Zwłaszcza, iż nie brakuje „wzorów” płynących z Francji czy USA, gdzie „najwspanialsze” demokratyczne modele ustrojowe zaczynają trząść się w posadach. Narasta ruch antyestablishmentowy i populistyczny, a widmo „bratobójczych” wojen nie jest bynajmniej wymysłem rosyjskiej propagandy. Zdają sobie z tego sprawę władze państw zachodnich, ale sprytnie wolą odwracać uwagę od własnych problemów w stronę „dyktatorskiej” Rosji.
Tak więc wojna na Ukrainie dostarcza alibi, aby w razie potrzeby manipulować egzystencjalnym zagrożeniem własnego narodu. A zatem w imię przetrwania polskiego państwa, irracjonalnie poświęcającego swoje zasoby w obronie sąsiada przed rosyjską agresją, „wolne wybory” można tak zmanipulować i ograniczyć, aby służyły zwycięstwu dotychczasowej władzy. Takie stanowisko może wywołać całkowitą „bezwładność” opozycji, która dotąd nie wygenerowała samodzielnego stanowiska wobec totalnego wprzęgania Polski w awanturnictwo wojenne na Wschodzie.
Pasywna postawa i nieporadność w sprawie szalejącej rusofobii pokazuje, jak kiepsko przygotowani są antypisowscy politycy do sprawowania ról publicznych. Nie potrafią merytorycznie argumentować ani odważnie uzasadniać odmiennych racji. Brak im perswazyjności i polotu polemicznego, opartego na wiedzy, a nie na demagogii. Co gorsza, nie potrafią skutecznie obronić swoich decyzji z przeszłości, pozwalając na osaczanie ich przez propagandowych „zagończyków”, prowadzących nową krucjatę rozliczeń. Są po prostu niegramotni i nieskuteczni.

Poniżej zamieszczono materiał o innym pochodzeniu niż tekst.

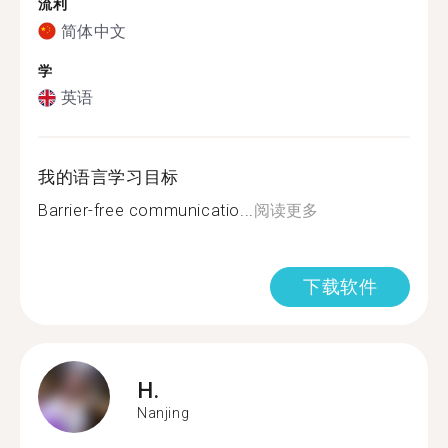
流利
简体中文
学
英语
我的语言学习目标
Barrier-free communicatio...
阅读更多
下载软件
H.
Nanjing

Błędem jest, gdy opozycja polityczna zadowala się fasadowymi konsultacjami podczas posiedzeń Rady Bezpieczeństwa Narodowego. Jej liderzy wraz z ekspertami powinni zaproponować wyraźną korektę doktryny obronnej RP, w której na pierwszym miejscu musi bezwzględnie znaleźć się obrona polskiego interesu narodowego. Troska o swój stan posiadania, dobrostan obywateli, całość terytorialną i skuteczność sojuszniczej dźwigni pomocy na wypadek obcej agresji – to są zadania nadrzędne i pierwszoplanowe. Opozycja musi roztropnie dbać – w odróżnieniu od rozhisteryzowanych ośrodków władzy – o zmniejszanie ryzyka uwikłania Polski w wojnę, wskazując na powiązania polskich interesów z bezpieczeństwem świata zachodniego. I tak jak czyni to Zachód, domagać się od Ukrainy spełnienia warunków, związanych z jej naprawą i uregulowaniem stosunków sąsiedzkich, aby państwo to po uzyskaniu zachodnich (amerykańskich) gwarancji bezpieczeństwa (na wzór Izraela?) nie było rozsadnikiem wojny.
Tylko opcja wojenna
Opozycja, choćby z uwagi na międzynarodowe doświadczenie Donalda Tuska, powinna większą wagę przykładać do poszukiwania prób pokojowego uregulowania konfliktu ukraińsko-rosyjskiego. O ile na Zachodzie w różnych kręgach eksperckich z udziałem polityków dywaguje się nad wypracowaniem korzystnej pozycji negocjacyjnej dla Ukrainy, o tyle w Polsce wszystkie siły polityczne, wbrew racjonalnym przesłankom, nawołują do „prowadzenia wojny aż do zwycięstwa”, niezależnie od tego, jakie są dotychczasowe skutki tej katastrofy w skali lokalnej i międzynarodowej.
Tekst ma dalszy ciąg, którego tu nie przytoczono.